Olivia Sullivan, aka Zen Bucko, has been building up a steady presence on the UK small press scene over the last year or so through both her own projects and her contributions to group publications. Her early forays into comics were seen last year in the pages of Dirty Rotten Comics, the anthology that has established itself as a platform for new practitioners and experienced names alike. Earlier this year she also self-published The Nose, a comics adaptation and supplement to Nikolai Gogol’s short story in an expansive newspaper format.
I Drank Holy Water is her most personal work to date; a diary comic that looks back on her Catholic upbringing and how it affected her early adulthood. Split into three thematic sections – ‘Iconography‘, ‘Side Effects’ and ‘Therapy’ – it compartmentalises her feelings into the inter-related aspects of the retrospective, the consequential and the cathartic.
For anyone who remembers their childhood Sundays as a day dreaded for enforced religious observation and the solemn boredom of ceremony then I Drank Holy Water will strike an immediate chord. The book’s first chapter takes us back to that seemingly never-ending Sunday morning ordeal and allows us to see its impenetrable enigmas through younger eyes once again.
This first section evokes that peculiar sensation of uneasiness and trepidation that the environs of a supposed sanctuary for love and worship could have on a youthful mind through its disturbing imagery and unchallenged traditions. The mystery of the arcane and repetitive rituals perhaps never better summarised than in the panels below. As on-page Olivia goes to extreme measures to avoid the weekly trip to church, her disobedience increases with small acts of stubbornly defiant rebellion that lead into the titular holy water-drinking exploits.
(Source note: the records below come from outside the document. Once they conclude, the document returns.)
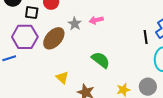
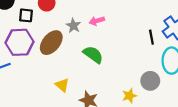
green semicircle: (101, 60) -> (93, 55), moved
gray circle: (148, 87) -> (150, 81), moved

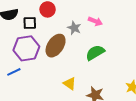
pink arrow: (97, 21) -> (95, 21), turned -136
green semicircle: (93, 55) -> (95, 53), turned -60

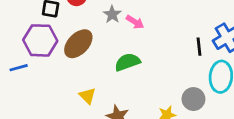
gray star: (74, 28) -> (112, 14), moved

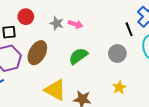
yellow triangle: (87, 96) -> (55, 90), size x1.6
gray circle: (193, 99) -> (117, 53), moved

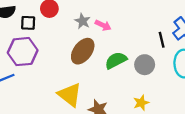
brown ellipse: (37, 53) -> (83, 51), moved
green semicircle: (78, 56) -> (116, 60), moved

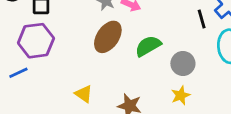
gray circle: (145, 65) -> (183, 64), moved
yellow triangle: (70, 95) -> (84, 94), moved, size x0.6

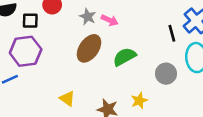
gray circle: (183, 64) -> (166, 74), moved
yellow star: (181, 95) -> (139, 101), moved

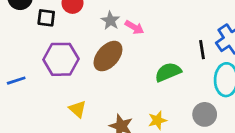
purple hexagon: (26, 51) -> (61, 59), moved
green semicircle: (124, 57) -> (168, 72), moved
gray circle: (166, 74) -> (205, 114), moved

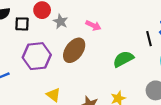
gray star: (110, 21) -> (60, 21), moved

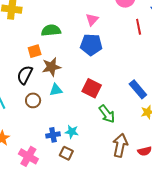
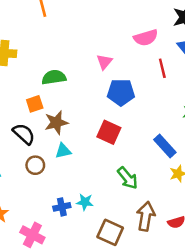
blue pentagon: (91, 45) -> (121, 92), moved
black semicircle: (25, 75) -> (24, 134), turned 108
red square: (92, 88) -> (109, 132), moved
brown square: (66, 153) -> (110, 232), moved, size x1.5

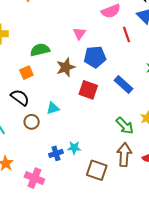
brown star: (56, 123) -> (66, 67), moved
blue rectangle: (165, 146) -> (123, 85), moved
green arrow: (128, 178) -> (125, 126), moved

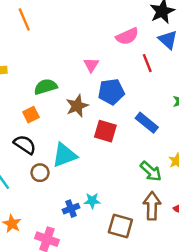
cyan triangle: (53, 108) -> (64, 155), size x1.6

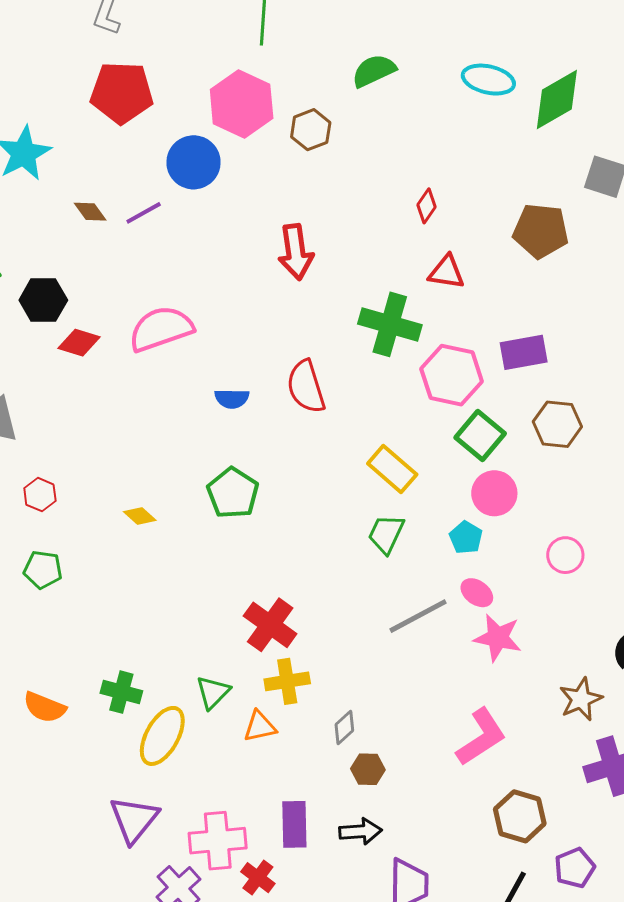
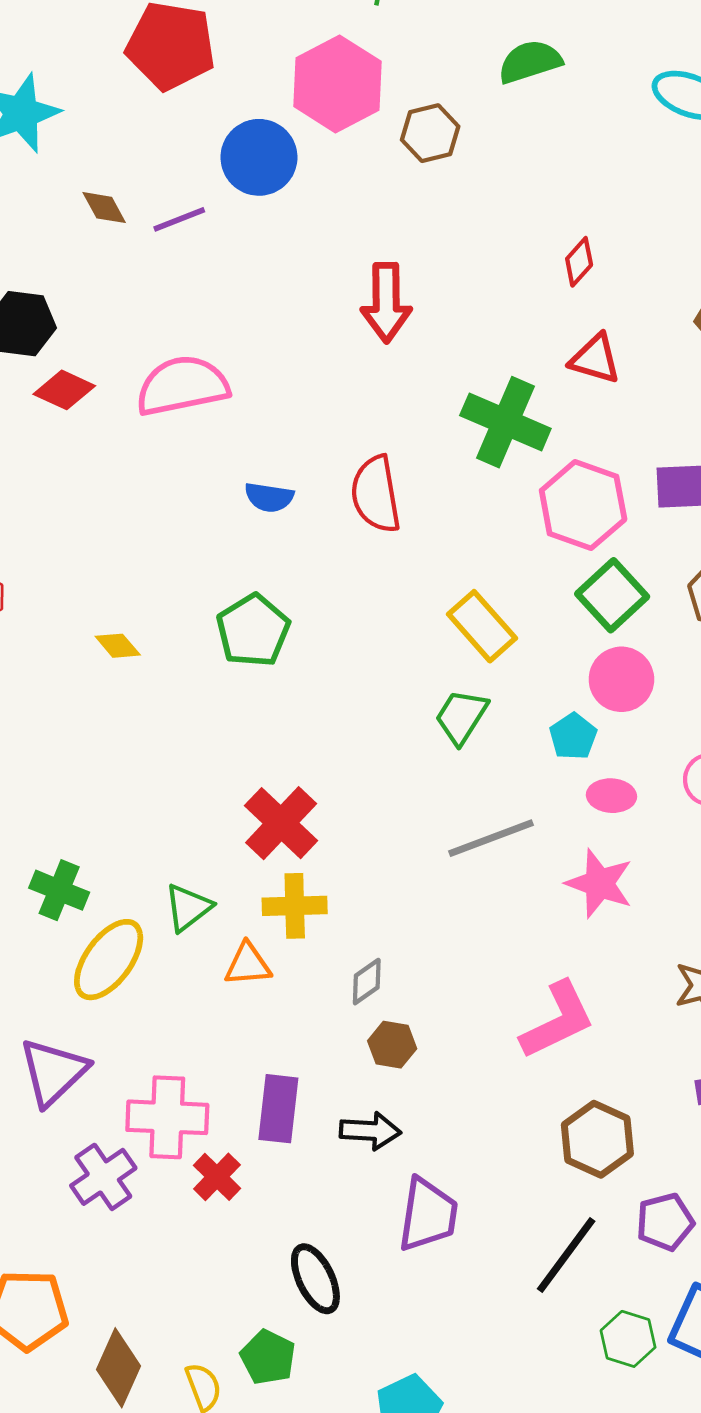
pink ellipse: (477, 593) -> (611, 796), moved, turned -40

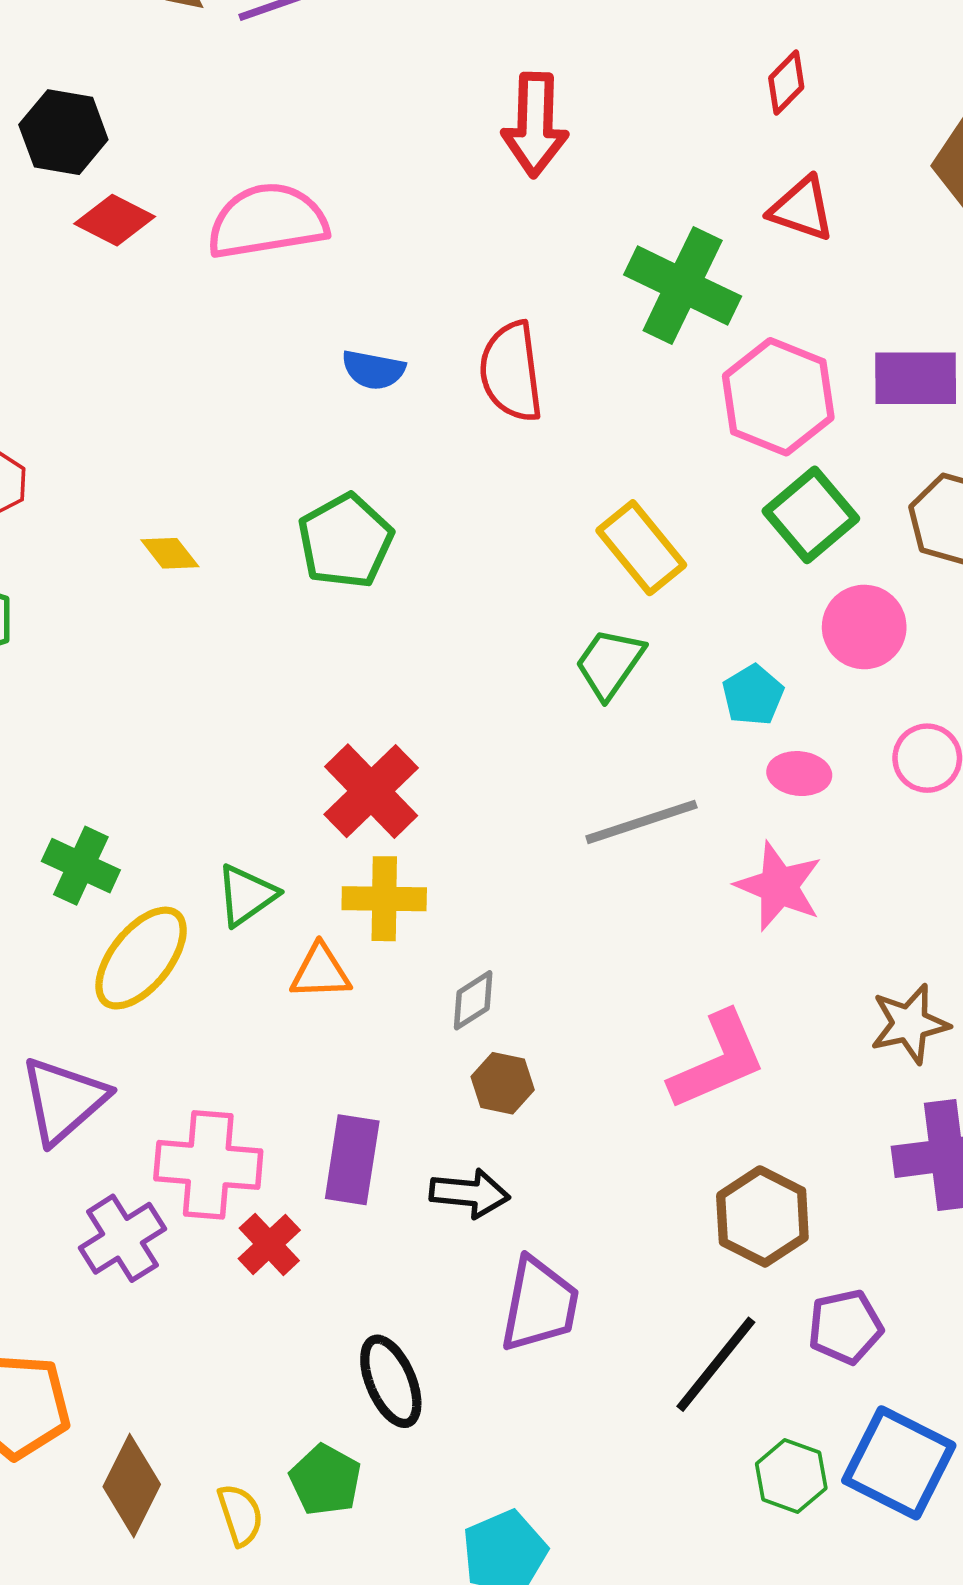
pink circle: (621, 679) -> (864, 627), moved

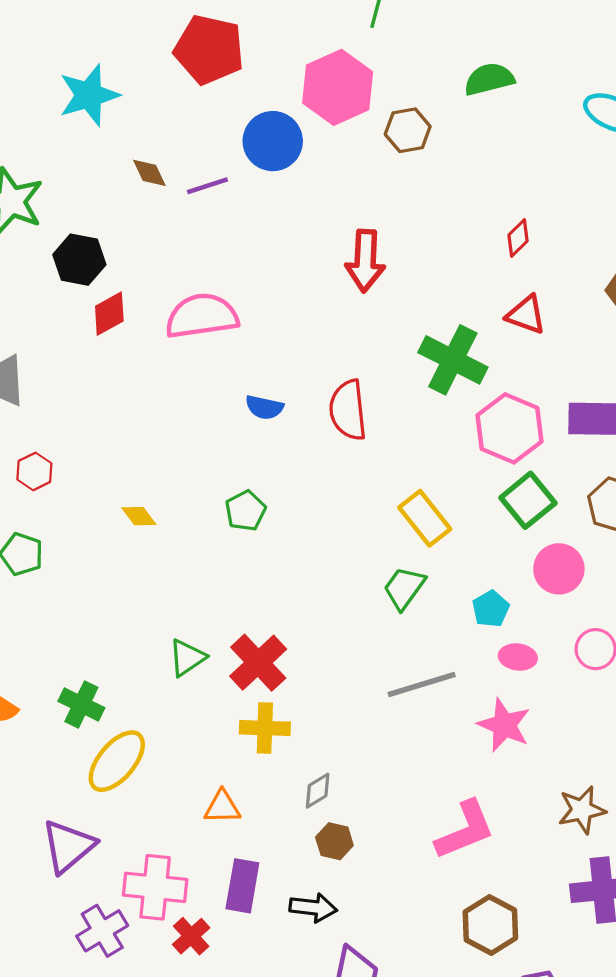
red diamond: (115, 220) -> (109, 314), turned -57
green pentagon: (345, 541) -> (245, 511), size x0.7
green triangle: (246, 895) -> (187, 658), moved
orange triangle: (320, 972) -> (222, 807), moved

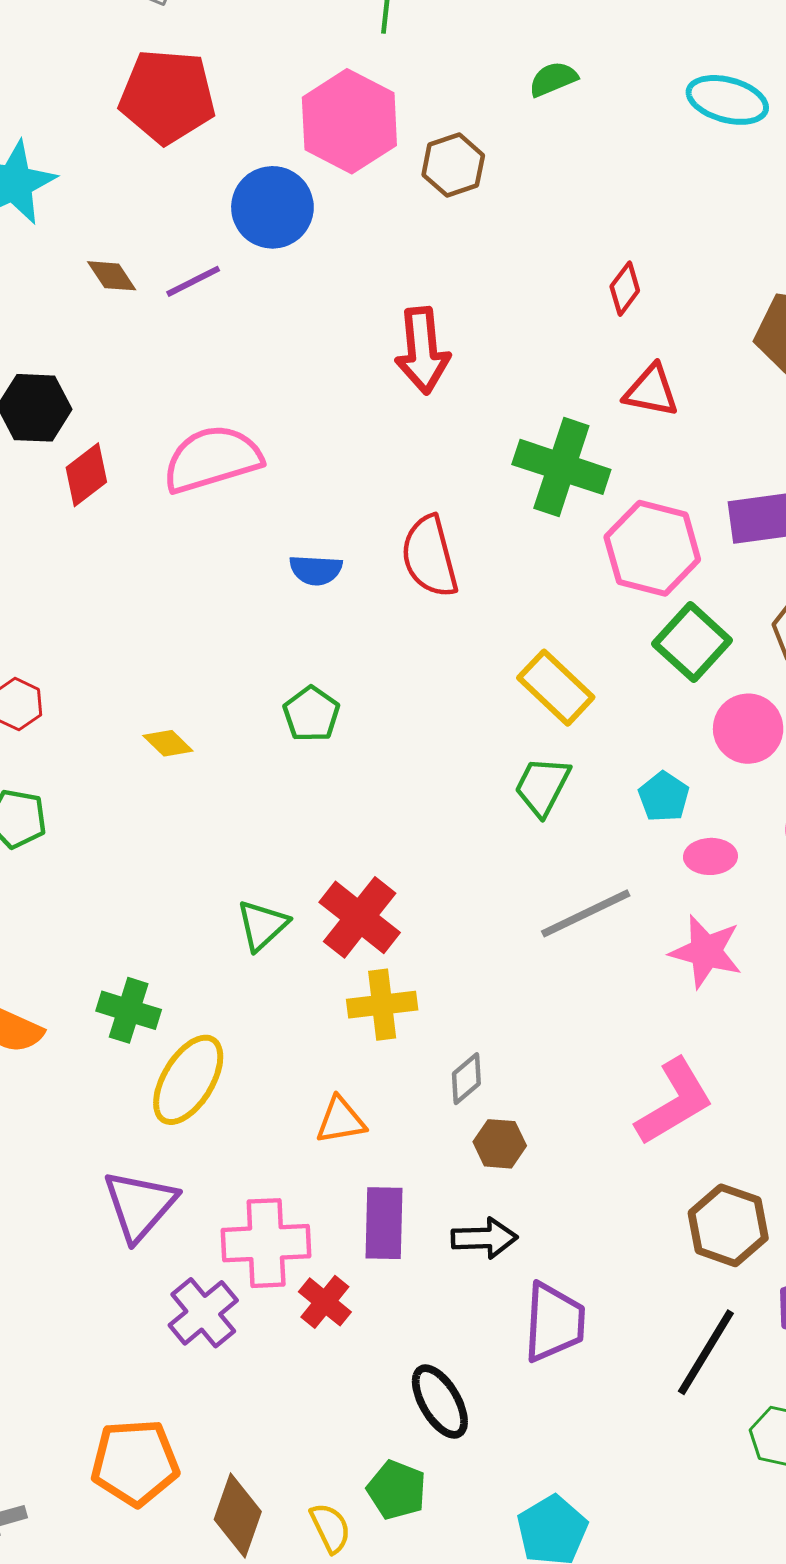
green semicircle: (489, 79) -> (553, 79), size x0.7

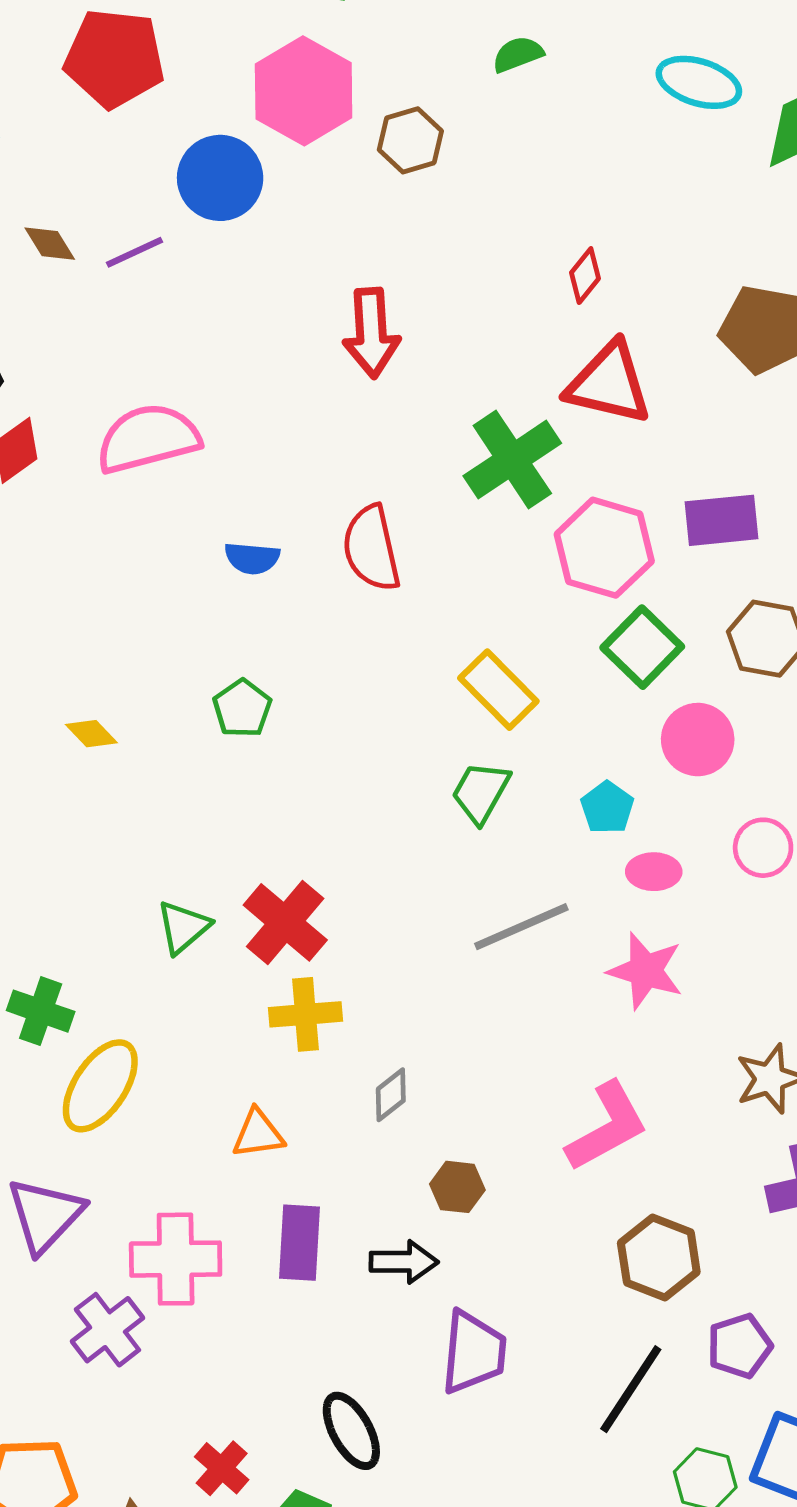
red triangle: (651, 391) -> (609, 383), size x1.5
green cross: (561, 467) -> (512, 460), turned 36
brown hexagon: (500, 1144) -> (457, 1187), moved
red cross: (325, 1302) -> (222, 1468), moved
These opening pages are constructed to reflect the fragments of memory that they represent; sequential anecdotes interspersed with foreboding single images. As we move into the second section of the book their ramifications in later life become apparent with powerful visual honesty. The effects of the author’s trichotillomania (a subject also covered in Wallis Eates’s zine The Tales of a Trichotillomaniac), for example, are portrayed with little need for accompanying explanatory text. It’s deliberately uncomfortable in its candour, and depicted with an unsettling rawness; guilt and self-image inextricably entangled in doctrine.
The final pages erupt into a furious stream-of-consciousness, words and thoughts flowing into each other in an intense and obsessive flurry that is punctuated only by those therapeutic moments of release. Here we flit back and forth from sequential art to graphic narrative as a tentative aura of acceptance slowly creeps to the fore.
If such a thing can be said to exist then it could be argued that Zen Bucko’s art has a strangely caricatured realism to it – a distorted verisimilitude that echoes its dark and very personal monologue. Her use of language is equally notable in bringing the reader into her mindset. “It is musty in the church. It smells of dead people. It clings to the hairs in my nose” she recalls in the early sequences. That direct bluntness acting in stark contrast to the lyrical explosion of the final chapter; both mirroring the tone and mood of their respective sections.
I Drank Holy Water is a fulfilment of that initial promise that was so evident in Olivia Sullivan’s contributions to Dirty Rotten Comics last year. While her work to date has been diverse in the genres it has tackled this book marks her out as a bold and uncompromising new voice in UK autobio comics and, without a doubt, one to keep a very close eye on through the rest of 2016.